** Opening SOURCE DATA block **

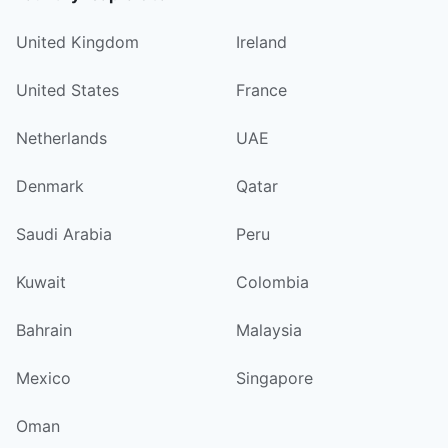
United Kingdom
Ireland
United States
France
Netherlands
UAE
Denmark
Qatar
Saudi Arabia
Peru
Kuwait
Colombia
Bahrain
Malaysia
Mexico
Singapore
Oman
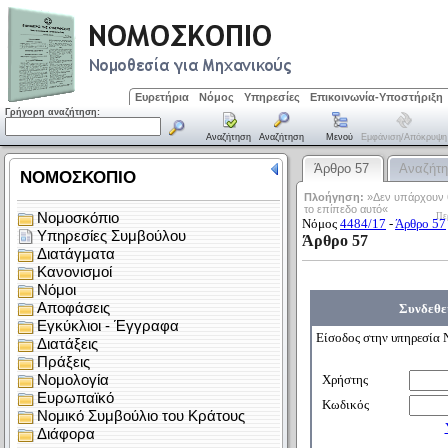
Ευρετήρια
Νόμος
Υπηρεσίες
Επικοινωνία-Υποστήριξη
Γρήγορη αναζήτηση:
Αναζήτηση
Αναζήτηση
Μενού
Εμφάνιση/απόκρυψη
Άρθρο 57
Αναζήτ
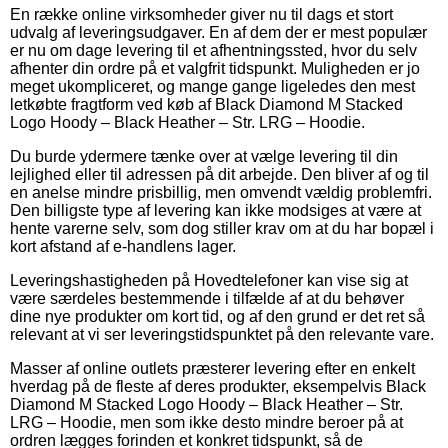
En række online virksomheder giver nu til dags et stort
udvalg af leveringsudgaver. En af dem der er mest populær
er nu om dage levering til et afhentningssted, hvor du selv
afhenter din ordre på et valgfrit tidspunkt. Muligheden er jo
meget ukompliceret, og mange gange ligeledes den mest
letkøbte fragtform ved køb af Black Diamond M Stacked
Logo Hoody – Black Heather – Str. LRG – Hoodie.
Du burde ydermere tænke over at vælge levering til din
lejlighed eller til adressen på dit arbejde. Den bliver af og til
en anelse mindre prisbillig, men omvendt vældig problemfri.
Den billigste type af levering kan ikke modsiges at være at
hente varerne selv, som dog stiller krav om at du har bopæl i
kort afstand af e-handlens lager.
Leveringshastigheden på Hovedtelefoner kan vise sig at
være særdeles bestemmende i tilfælde af at du behøver
dine nye produkter om kort tid, og af den grund er det ret så
relevant at vi ser leveringstidspunktet på den relevante vare.
Masser af online outlets præsterer levering efter en enkelt
hverdag på de fleste af deres produkter, eksempelvis Black
Diamond M Stacked Logo Hoody – Black Heather – Str.
LRG – Hoodie, men som ikke desto mindre beroer på at
ordren lægges forinden et konkret tidspunkt, så de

** Closing SOURCE DATA block **

Please, from the entries above, set down exactly the lines from the one containing "hente varerne selv, som" through the one containing "Masser af online", and only those.

hente varerne selv, som dog stiller krav om at du har bopæl i
kort afstand af e-handlens lager.
Leveringshastigheden på Hovedtelefoner kan vise sig at
være særdeles bestemmende i tilfælde af at du behøver
dine nye produkter om kort tid, og af den grund er det ret så
relevant at vi ser leveringstidspunktet på den relevante vare.
Masser af online outlets præsterer levering efter en enkelt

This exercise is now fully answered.